PROBLEM TO SOLVE » Records follow. Print exactly the lines from the one that has "Privacy Policy" through the one that has "POI Filer ( eng )", inclusive, and omit the pictures.

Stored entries
┌────────

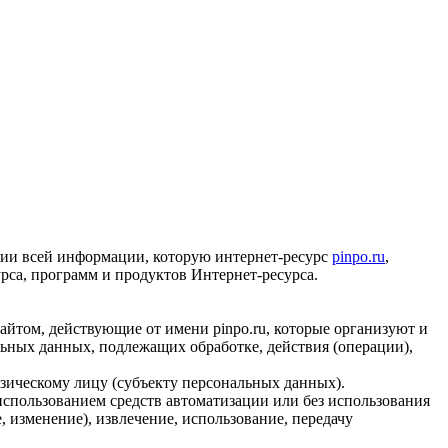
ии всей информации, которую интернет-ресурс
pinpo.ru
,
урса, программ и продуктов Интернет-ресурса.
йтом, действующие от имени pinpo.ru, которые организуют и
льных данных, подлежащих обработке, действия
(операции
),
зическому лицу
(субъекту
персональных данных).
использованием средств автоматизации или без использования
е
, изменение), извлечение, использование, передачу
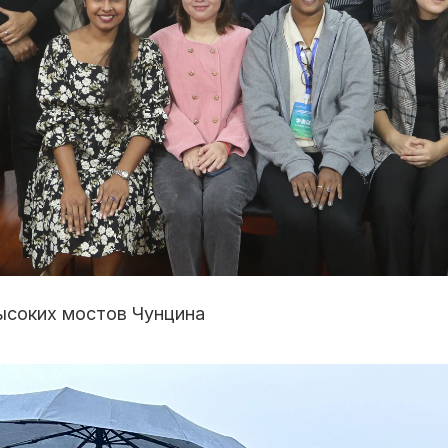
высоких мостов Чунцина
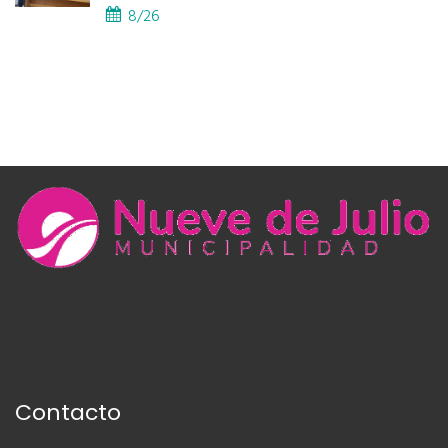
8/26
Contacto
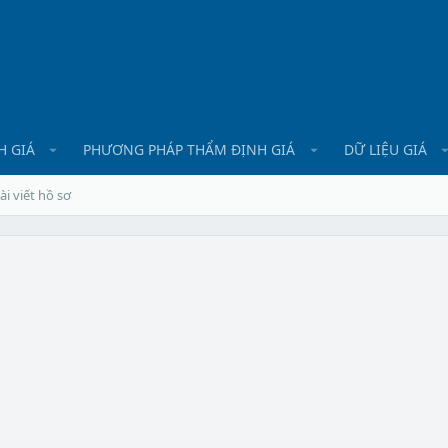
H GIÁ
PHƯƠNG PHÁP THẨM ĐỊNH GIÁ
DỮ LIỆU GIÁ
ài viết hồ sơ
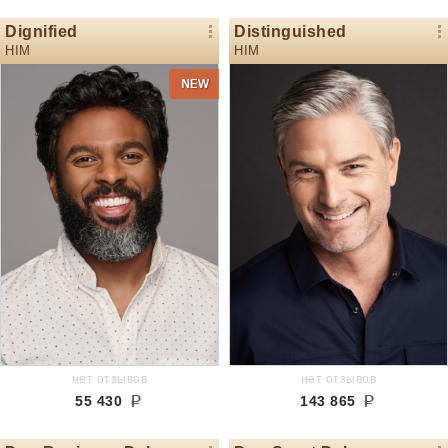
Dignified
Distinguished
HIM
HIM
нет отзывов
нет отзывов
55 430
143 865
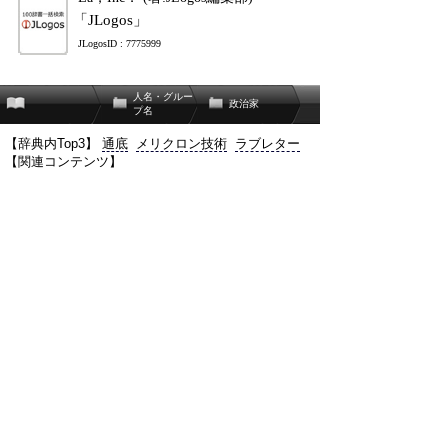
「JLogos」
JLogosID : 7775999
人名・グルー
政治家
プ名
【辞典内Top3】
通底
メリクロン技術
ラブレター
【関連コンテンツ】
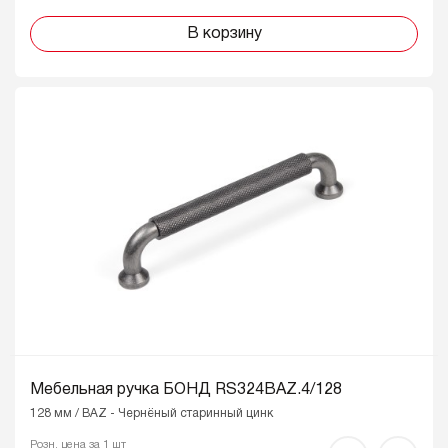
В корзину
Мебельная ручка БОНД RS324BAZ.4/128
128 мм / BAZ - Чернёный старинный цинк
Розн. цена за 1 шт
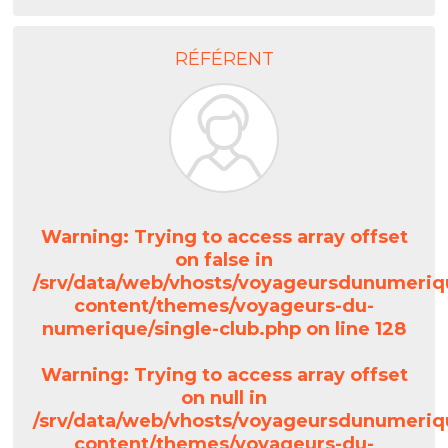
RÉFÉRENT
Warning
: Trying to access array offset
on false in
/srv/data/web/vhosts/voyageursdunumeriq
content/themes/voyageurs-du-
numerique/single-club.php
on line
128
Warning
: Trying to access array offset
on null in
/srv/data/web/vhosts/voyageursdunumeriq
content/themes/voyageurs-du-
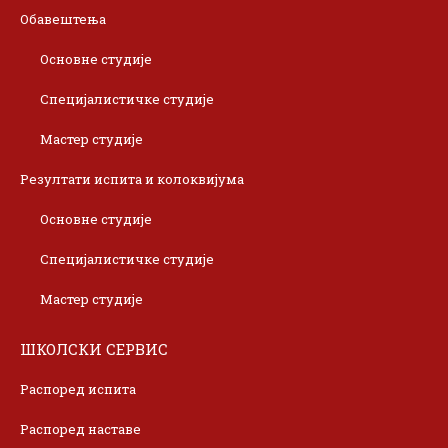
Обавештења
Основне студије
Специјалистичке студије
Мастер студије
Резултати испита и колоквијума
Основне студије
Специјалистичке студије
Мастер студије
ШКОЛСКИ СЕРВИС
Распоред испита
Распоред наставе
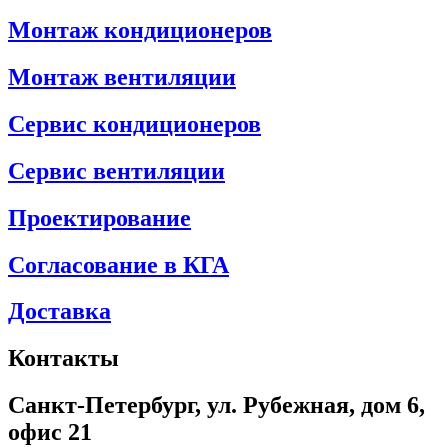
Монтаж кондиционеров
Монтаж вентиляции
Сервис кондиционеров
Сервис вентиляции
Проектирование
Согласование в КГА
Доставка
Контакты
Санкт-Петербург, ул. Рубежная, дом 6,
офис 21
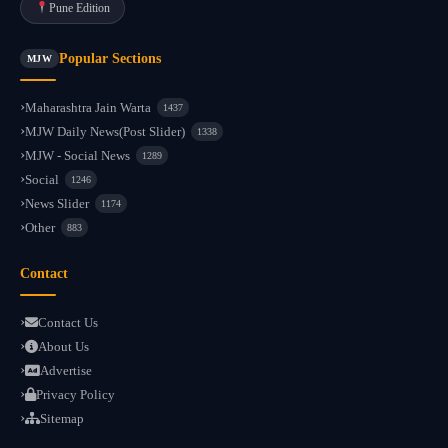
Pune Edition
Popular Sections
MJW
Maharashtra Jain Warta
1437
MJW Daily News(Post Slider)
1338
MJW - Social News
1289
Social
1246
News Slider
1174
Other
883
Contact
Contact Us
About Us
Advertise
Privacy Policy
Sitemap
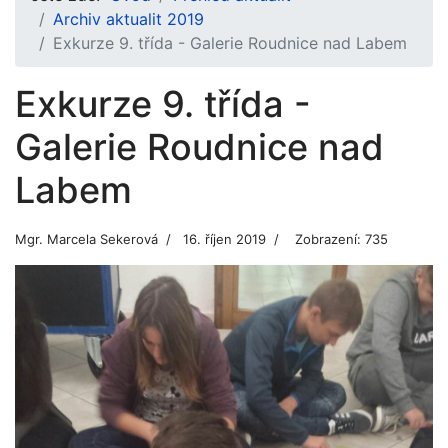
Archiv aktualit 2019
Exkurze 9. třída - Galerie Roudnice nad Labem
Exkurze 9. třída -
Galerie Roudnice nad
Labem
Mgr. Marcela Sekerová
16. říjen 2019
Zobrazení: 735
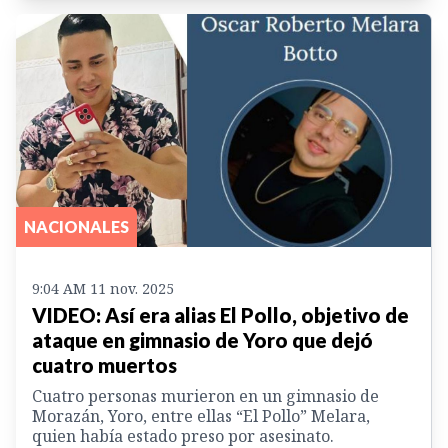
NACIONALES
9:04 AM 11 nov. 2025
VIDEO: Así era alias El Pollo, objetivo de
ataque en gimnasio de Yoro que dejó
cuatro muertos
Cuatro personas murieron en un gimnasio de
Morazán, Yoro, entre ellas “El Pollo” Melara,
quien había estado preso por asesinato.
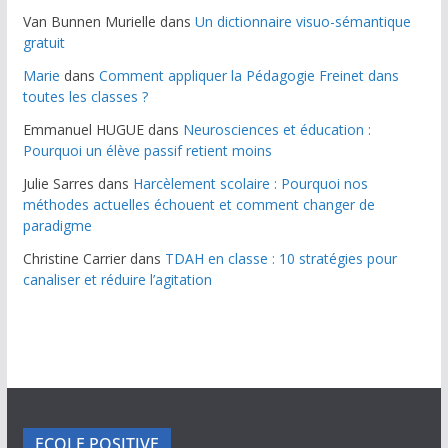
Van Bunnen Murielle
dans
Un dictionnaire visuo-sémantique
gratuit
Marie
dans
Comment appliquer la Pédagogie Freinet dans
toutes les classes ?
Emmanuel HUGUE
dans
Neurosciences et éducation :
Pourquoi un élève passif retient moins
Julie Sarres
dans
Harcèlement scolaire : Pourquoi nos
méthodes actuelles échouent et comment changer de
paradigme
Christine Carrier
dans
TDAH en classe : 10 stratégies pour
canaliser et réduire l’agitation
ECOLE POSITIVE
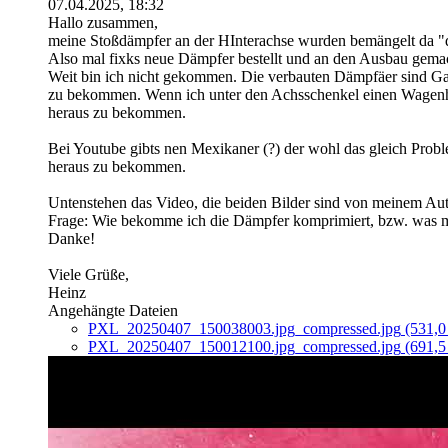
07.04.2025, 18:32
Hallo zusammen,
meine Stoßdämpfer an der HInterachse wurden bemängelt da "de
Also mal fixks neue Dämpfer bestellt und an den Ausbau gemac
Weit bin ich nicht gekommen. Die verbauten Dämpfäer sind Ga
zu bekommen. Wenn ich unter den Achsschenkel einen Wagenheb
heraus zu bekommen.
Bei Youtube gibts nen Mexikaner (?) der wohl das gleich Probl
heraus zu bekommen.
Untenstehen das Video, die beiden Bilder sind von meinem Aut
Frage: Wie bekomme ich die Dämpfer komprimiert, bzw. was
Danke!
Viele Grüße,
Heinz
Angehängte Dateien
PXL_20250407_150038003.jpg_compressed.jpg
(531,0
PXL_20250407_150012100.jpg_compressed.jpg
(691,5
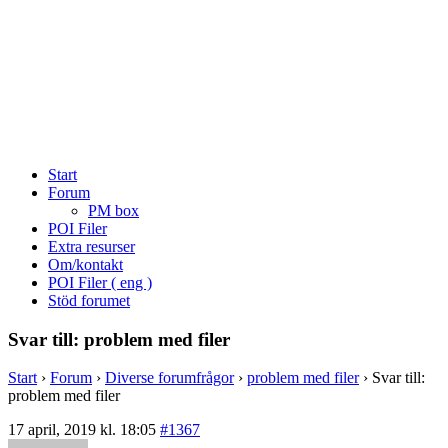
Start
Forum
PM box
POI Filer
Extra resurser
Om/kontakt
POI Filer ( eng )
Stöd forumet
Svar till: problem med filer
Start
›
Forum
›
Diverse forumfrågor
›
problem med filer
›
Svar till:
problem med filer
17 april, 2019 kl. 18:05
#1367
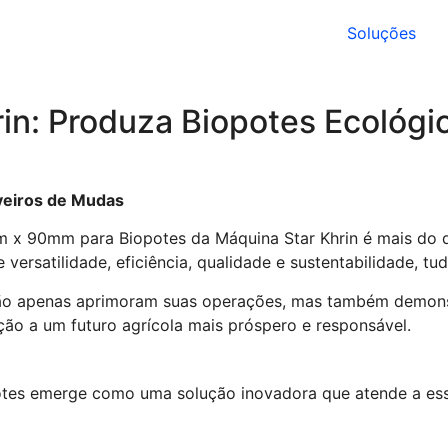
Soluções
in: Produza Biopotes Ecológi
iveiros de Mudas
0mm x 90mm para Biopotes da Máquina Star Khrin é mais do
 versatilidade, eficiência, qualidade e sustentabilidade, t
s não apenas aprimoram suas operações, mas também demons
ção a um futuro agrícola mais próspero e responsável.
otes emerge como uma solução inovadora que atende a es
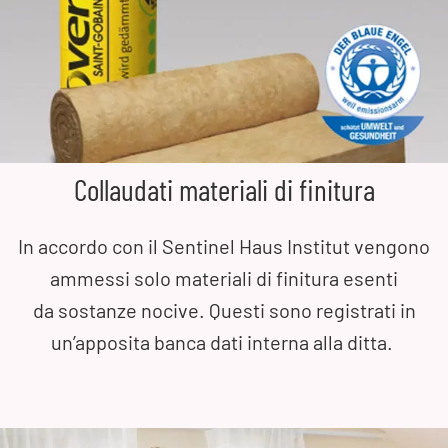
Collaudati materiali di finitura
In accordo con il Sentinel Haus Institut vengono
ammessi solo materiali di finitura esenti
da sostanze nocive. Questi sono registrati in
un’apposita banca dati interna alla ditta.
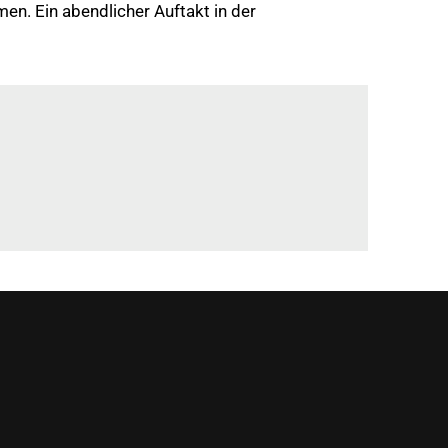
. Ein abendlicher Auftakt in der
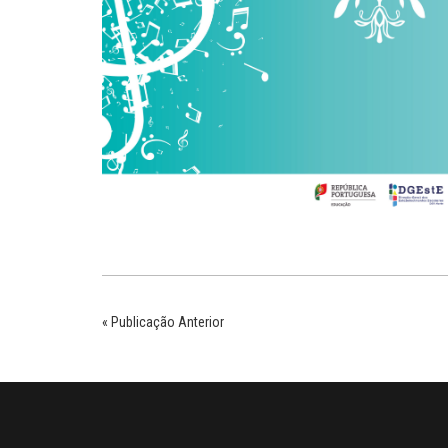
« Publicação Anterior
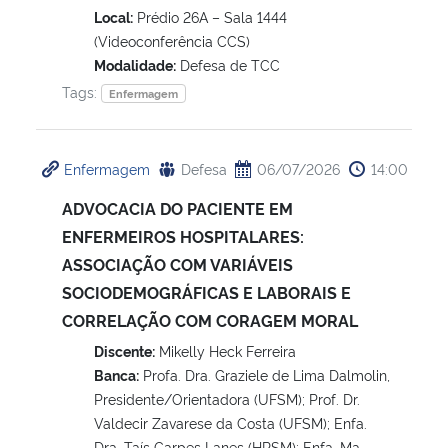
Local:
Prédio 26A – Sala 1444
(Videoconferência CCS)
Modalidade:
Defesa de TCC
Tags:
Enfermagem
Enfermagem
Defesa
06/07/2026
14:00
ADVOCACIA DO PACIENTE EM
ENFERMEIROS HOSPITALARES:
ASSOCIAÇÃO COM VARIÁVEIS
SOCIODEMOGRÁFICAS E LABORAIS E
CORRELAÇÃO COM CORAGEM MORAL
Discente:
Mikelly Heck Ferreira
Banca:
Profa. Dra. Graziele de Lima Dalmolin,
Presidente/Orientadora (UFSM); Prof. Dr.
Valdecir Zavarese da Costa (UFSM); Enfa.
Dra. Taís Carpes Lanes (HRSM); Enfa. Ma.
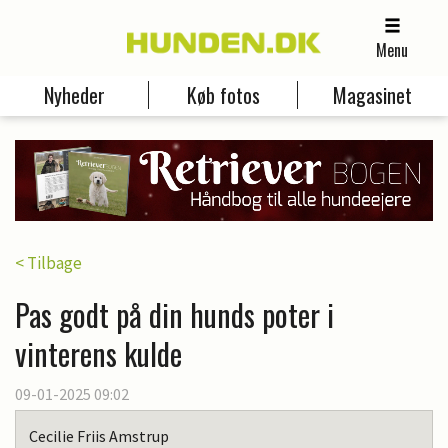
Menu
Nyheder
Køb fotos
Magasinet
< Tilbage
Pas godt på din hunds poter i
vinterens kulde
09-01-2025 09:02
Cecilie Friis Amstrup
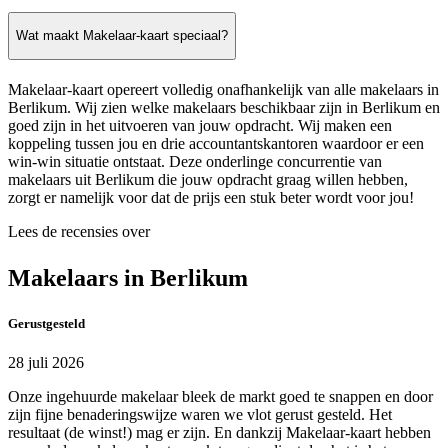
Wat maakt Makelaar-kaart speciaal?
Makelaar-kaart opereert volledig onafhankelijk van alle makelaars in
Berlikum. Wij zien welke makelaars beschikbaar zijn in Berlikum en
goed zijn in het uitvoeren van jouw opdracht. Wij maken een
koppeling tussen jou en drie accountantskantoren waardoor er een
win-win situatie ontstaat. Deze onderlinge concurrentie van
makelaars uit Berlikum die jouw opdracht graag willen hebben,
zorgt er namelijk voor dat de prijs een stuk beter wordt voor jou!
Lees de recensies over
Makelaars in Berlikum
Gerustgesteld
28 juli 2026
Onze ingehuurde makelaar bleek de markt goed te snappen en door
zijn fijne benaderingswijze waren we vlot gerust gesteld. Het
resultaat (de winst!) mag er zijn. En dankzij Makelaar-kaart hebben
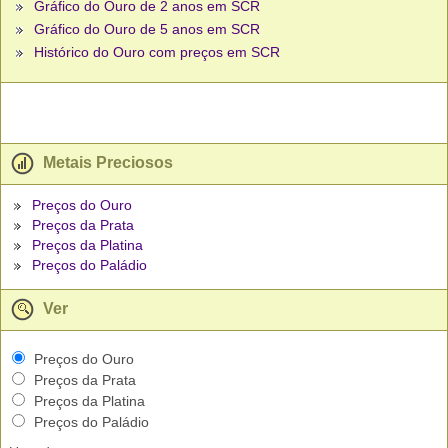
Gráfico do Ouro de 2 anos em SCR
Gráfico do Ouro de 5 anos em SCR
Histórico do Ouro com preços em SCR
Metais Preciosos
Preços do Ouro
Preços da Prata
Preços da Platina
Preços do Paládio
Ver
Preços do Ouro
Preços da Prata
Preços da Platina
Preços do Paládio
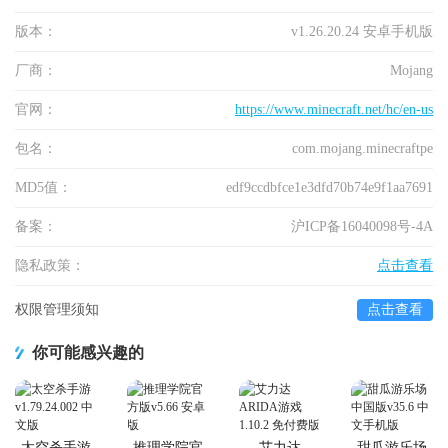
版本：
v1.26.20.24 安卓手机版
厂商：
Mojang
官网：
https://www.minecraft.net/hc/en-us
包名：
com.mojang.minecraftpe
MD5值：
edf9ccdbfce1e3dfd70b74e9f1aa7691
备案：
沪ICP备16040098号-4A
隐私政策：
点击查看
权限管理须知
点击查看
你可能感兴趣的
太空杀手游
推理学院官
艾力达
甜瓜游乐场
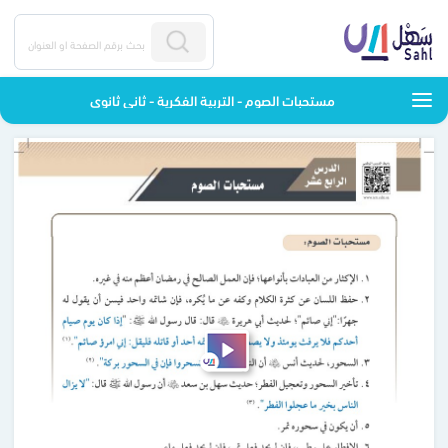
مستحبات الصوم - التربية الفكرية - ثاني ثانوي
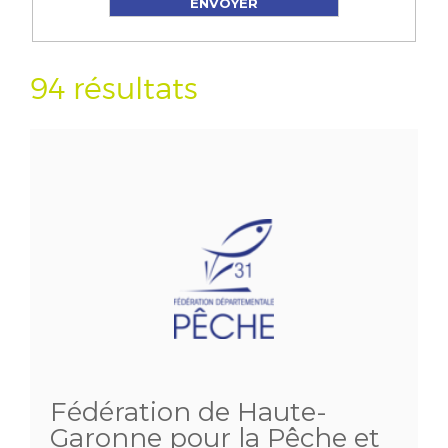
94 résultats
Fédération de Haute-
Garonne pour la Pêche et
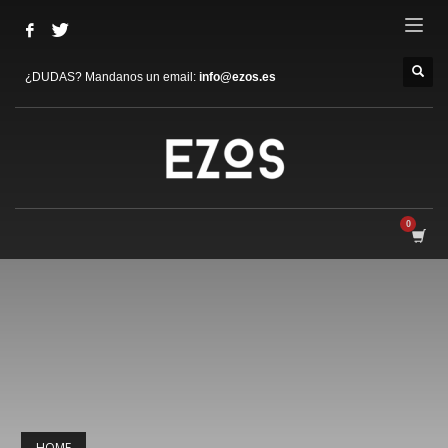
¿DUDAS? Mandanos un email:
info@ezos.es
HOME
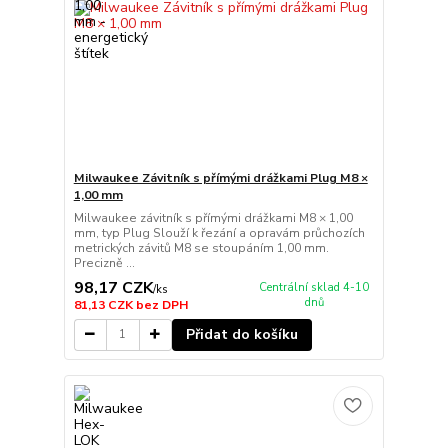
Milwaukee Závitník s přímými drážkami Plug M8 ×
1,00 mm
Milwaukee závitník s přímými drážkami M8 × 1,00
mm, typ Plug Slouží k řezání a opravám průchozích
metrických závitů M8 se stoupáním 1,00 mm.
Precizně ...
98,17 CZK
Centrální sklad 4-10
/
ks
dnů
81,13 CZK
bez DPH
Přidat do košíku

└────────

EXERCISE RESULT »
Privacy Policy
Sitemap
Archiv aktualit 2019
Exkurze 9. třída - Galerie Roudnice nad Labem
Exkurze 9. třída -
Galerie Roudnice nad
Labem
Mgr. Marcela Sekerová
16. říjen 2019
Zobrazení: 735
NACIONALES
9:04 AM 11 nov. 2025
VIDEO: Así era alias El Pollo, objetivo de
ataque en gimnasio de Yoro que dejó
cuatro muertos
Cuatro personas murieron en un gimnasio de
Morazán, Yoro, entre ellas “El Pollo” Melara,
quien había estado preso por asesinato.
Van Bunnen Murielle
dans
Un dictionnaire visuo-sémantique
gratuit
Marie
dans
Comment appliquer la Pédagogie Freinet dans
toutes les classes ?
Emmanuel HUGUE
dans
Neurosciences et éducation :
Pourquoi un élève passif retient moins
Julie Sarres
dans
Harcèlement scolaire : Pourquoi nos
méthodes actuelles échouent et comment changer de
paradigme
Christine Carrier
dans
TDAH en classe : 10 stratégies pour
canaliser et réduire l’agitation
ECOLE POSITIVE
07.04.2025, 18:32
Hallo zusammen,
meine Stoßdämpfer an der HInterachse wurden bemängelt da "de
Also mal fixks neue Dämpfer bestellt und an den Ausbau gemac
Weit bin ich nicht gekommen. Die verbauten Dämpfäer sind Ga
zu bekommen. Wenn ich unter den Achsschenkel einen Wagenheb
heraus zu bekommen.
Bei Youtube gibts nen Mexikaner (?) der wohl das gleich Probl
heraus zu bekommen.
Untenstehen das Video, die beiden Bilder sind von meinem Aut
Frage: Wie bekomme ich die Dämpfer komprimiert, bzw. was
Danke!
Viele Grüße,
Heinz
Angehängte Dateien
PXL_20250407_150038003.jpg_compressed.jpg
(531,0
PXL_20250407_150012100.jpg_compressed.jpg
(691,5
Start
Forum
PM box
POI Filer
Extra resurser
Om/kontakt
POI Filer ( eng )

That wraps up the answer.